Barrera Santibañez deberá cumplir tres años de prisión efectiva por el homicidio de Cristian Quinchagual. El fiscal había solicitado ocho años de carcel

Por Redacción

JUDICIALES

Los jueces de la Cámara Criminal Segunda de esta ciudad, Héctor Leguizamón Pondal, Emilio Riat y César Lanfranchi condenaron a 3 años de prisión efectiva a Miguel “El Melli” Barrera Santibañez como autor responsable del delito de homicidio con exceso en la legítima defensa.

Si acredita buen comportamiento podrá acceder probablemente en enero al beneficio de la libertad condicional y tal vez regresar a disputar otro partido de fútbol como delantero del equipo de primera del club Virgen Misionera.

Los jueces desestimaron el pedido del Fiscal de Cámara Carlos López, quien había solicitado 8 años de prisión para el imputado como autor del homicidio simple de Cristian Quinchagual. Es la pena mínima para ese delito. López había valorado a favor del acusado que no tenía antecedentes penales y su juventud.

El fiscal había descartado la legítima defensa porque el que estaba armado con un cuchillo era Barrera Santibañez, de 27 años. La víctima estaba desarmada.

Señaló en su alegato que hubo una pelea entre el imputado y la víctima a golpes de puño, pero que Barrera Santibañez sacó repentinamente un cuchillo y le dio un puntazo a Quinchagual que le llegó al corazón y causó minutos después su muerte.

El hecho ocurrió alrededor de las 4.30 del 4 de mayo pasado en el barrio Virgen Misionera. El imputado estaba con su novia y un grupo de amigos tomando cerveza y vino en la calle en torno a una fogata. Apareció Quinchagual, ebrio, en una camioneta. El hombre de 42 años discutió con un sobrino que estaba con el grupo de jóvenes.

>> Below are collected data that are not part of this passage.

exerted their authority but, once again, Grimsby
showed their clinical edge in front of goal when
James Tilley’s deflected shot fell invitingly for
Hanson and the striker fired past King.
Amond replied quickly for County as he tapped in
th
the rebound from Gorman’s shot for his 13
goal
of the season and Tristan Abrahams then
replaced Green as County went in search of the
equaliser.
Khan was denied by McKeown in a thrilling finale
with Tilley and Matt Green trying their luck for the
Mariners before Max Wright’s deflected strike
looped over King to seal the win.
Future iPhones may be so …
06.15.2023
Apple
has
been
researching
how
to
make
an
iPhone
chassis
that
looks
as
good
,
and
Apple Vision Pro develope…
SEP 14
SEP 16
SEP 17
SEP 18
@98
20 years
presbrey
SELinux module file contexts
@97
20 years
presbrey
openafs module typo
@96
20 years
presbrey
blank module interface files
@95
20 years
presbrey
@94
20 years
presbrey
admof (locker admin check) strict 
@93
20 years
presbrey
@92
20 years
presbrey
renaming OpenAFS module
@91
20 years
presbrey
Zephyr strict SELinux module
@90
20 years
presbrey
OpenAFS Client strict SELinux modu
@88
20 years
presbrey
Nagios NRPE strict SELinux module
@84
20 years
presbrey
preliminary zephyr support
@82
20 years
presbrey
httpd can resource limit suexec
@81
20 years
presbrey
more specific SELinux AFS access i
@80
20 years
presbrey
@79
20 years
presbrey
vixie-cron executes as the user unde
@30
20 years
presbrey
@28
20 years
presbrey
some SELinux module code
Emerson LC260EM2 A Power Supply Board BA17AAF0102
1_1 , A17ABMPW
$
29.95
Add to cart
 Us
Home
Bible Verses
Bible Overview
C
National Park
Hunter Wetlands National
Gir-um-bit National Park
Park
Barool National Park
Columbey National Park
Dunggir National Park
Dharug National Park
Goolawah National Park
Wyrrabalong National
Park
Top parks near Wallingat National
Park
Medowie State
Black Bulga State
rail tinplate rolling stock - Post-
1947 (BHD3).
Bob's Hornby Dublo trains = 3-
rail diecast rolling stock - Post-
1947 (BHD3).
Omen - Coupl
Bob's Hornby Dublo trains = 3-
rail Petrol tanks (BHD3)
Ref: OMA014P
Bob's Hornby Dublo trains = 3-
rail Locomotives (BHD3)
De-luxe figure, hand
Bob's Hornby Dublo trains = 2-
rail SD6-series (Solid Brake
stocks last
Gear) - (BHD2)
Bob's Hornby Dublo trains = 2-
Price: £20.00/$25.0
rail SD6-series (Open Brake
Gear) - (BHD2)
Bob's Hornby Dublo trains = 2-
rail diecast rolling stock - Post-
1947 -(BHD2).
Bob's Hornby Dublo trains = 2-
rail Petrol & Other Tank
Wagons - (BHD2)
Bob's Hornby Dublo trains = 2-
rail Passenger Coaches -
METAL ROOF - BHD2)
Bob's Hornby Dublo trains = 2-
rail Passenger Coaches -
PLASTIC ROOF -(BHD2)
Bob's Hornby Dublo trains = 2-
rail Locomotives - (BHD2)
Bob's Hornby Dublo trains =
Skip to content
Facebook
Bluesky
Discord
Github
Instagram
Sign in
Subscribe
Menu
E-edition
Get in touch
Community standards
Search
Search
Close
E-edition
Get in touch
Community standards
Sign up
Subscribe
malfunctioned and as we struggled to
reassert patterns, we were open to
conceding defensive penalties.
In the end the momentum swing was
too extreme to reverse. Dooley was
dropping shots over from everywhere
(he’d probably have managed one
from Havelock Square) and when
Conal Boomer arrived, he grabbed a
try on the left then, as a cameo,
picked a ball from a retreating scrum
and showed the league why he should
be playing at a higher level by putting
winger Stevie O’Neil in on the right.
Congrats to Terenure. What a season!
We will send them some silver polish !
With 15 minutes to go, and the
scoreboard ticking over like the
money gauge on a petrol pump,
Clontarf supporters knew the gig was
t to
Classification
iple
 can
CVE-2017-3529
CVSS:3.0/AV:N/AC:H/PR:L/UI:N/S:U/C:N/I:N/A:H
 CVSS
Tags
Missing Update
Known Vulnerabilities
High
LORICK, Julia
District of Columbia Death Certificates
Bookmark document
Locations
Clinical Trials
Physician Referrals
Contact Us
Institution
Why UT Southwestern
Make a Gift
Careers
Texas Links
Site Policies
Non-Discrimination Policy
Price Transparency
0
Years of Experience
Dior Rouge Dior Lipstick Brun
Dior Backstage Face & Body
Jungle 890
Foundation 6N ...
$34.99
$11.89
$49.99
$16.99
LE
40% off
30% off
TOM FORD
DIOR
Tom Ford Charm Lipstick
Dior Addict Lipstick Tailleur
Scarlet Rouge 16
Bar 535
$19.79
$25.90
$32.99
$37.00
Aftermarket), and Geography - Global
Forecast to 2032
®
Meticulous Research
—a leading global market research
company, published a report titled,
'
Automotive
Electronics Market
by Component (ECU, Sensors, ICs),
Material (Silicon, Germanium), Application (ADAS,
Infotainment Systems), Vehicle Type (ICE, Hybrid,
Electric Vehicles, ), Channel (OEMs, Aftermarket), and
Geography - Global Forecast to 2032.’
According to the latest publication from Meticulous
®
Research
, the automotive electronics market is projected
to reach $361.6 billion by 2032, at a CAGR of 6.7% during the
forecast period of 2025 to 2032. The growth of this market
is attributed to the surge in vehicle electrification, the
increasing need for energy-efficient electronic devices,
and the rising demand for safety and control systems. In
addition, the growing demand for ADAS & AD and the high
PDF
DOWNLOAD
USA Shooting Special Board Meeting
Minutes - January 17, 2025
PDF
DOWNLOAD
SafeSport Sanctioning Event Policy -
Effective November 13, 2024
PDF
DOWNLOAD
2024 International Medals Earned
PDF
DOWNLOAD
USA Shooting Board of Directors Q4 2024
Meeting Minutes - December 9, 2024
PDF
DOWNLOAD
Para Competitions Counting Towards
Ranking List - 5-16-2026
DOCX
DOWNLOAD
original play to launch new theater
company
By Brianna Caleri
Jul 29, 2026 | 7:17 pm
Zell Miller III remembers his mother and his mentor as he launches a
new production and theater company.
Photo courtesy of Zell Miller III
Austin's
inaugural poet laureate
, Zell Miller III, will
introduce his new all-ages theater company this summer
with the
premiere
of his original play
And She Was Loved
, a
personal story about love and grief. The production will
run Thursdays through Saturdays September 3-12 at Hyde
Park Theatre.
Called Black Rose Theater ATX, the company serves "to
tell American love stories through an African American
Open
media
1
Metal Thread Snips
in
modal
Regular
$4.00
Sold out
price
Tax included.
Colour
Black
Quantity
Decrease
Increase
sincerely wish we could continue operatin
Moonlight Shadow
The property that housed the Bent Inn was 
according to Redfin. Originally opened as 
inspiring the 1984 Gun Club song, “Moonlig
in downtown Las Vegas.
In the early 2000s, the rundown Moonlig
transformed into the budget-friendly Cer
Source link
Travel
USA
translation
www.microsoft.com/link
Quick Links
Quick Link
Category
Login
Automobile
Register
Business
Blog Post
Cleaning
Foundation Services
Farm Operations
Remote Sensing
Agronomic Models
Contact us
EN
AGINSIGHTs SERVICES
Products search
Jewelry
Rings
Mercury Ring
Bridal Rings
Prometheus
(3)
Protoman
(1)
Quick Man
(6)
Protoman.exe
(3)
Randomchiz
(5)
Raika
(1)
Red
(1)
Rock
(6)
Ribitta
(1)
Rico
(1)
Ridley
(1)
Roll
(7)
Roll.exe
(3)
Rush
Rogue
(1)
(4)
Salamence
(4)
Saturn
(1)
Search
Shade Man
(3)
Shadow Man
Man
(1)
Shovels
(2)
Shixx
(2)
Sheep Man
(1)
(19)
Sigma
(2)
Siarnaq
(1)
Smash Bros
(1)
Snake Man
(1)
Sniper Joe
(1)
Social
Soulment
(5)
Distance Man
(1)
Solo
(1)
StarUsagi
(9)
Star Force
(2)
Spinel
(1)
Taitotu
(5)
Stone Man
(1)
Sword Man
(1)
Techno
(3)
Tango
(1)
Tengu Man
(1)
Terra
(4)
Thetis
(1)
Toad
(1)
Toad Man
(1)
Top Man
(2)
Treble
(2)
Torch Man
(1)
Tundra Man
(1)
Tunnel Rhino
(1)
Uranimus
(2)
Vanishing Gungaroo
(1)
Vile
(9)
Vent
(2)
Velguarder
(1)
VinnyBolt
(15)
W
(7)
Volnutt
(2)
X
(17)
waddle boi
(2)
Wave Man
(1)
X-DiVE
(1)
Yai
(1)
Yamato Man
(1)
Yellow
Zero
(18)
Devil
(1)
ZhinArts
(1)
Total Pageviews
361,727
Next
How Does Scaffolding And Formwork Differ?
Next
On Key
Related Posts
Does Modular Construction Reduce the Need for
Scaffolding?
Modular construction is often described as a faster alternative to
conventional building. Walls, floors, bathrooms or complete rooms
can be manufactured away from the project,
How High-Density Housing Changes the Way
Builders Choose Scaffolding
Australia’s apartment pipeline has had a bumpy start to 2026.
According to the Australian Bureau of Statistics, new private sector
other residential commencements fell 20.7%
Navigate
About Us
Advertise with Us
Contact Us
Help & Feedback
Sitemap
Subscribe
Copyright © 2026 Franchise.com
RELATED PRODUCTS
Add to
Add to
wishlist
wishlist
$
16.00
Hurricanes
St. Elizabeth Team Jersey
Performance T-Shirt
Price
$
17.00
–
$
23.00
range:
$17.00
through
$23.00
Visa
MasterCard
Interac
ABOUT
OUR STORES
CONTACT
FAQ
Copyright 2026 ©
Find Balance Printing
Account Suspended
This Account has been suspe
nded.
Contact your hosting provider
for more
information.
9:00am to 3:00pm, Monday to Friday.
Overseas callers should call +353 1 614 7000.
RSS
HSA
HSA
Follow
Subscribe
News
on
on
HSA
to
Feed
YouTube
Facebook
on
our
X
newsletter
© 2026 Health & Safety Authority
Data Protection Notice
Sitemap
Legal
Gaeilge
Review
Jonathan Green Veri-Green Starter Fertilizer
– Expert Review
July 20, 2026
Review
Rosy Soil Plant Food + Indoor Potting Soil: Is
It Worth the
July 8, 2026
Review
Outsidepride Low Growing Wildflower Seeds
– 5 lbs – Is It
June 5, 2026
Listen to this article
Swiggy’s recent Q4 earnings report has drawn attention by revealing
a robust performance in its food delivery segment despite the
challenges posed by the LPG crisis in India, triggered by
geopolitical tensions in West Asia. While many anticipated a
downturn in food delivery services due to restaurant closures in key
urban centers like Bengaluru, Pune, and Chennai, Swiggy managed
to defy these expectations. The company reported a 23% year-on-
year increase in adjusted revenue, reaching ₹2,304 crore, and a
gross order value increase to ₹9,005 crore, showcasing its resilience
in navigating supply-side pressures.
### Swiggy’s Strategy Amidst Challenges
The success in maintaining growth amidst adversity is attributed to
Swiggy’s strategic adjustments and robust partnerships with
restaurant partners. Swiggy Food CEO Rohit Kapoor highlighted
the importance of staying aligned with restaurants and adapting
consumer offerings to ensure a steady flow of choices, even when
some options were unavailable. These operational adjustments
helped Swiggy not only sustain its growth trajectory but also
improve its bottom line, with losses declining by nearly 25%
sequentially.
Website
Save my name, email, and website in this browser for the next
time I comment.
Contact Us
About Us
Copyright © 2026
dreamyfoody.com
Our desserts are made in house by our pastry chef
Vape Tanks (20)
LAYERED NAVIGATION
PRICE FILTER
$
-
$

La novia del acusado intervino y le recriminó a Quinchagual que días atrás le había tirado la camioneta encima. Hubo una discusión y la joven declaró que el hombre le pegó un puñetazo en la cara, la tiró al piso del pelo y le pateó la cabeza. Allí, apareció Barrera Santibañez, novio de la joven agredida.

Los jueces valoraron el testimonio de la novia del imputado. Y desestimaron el que aportó un testigo que declaró en el debate que Quinchagual sólo empujó a la chica.

Para Lanfranchi, quien redactó el voto al que adhirieron los dos jueces restantes del Tribunal, Barrera Santibañez actuó con exceso en la legítima defensa de su novia. Sostuvo que “la legítima defensa excedida se ha operado mixturada, confundida, con sigular emoción, que apareció de súbito, que el enjuiciado no buscó en momento alguno”.

El juez advirtió que la víctima medía 165 centímetros y pesaba 95 kilos, mientras que el imputado pesa 25 kilos menos.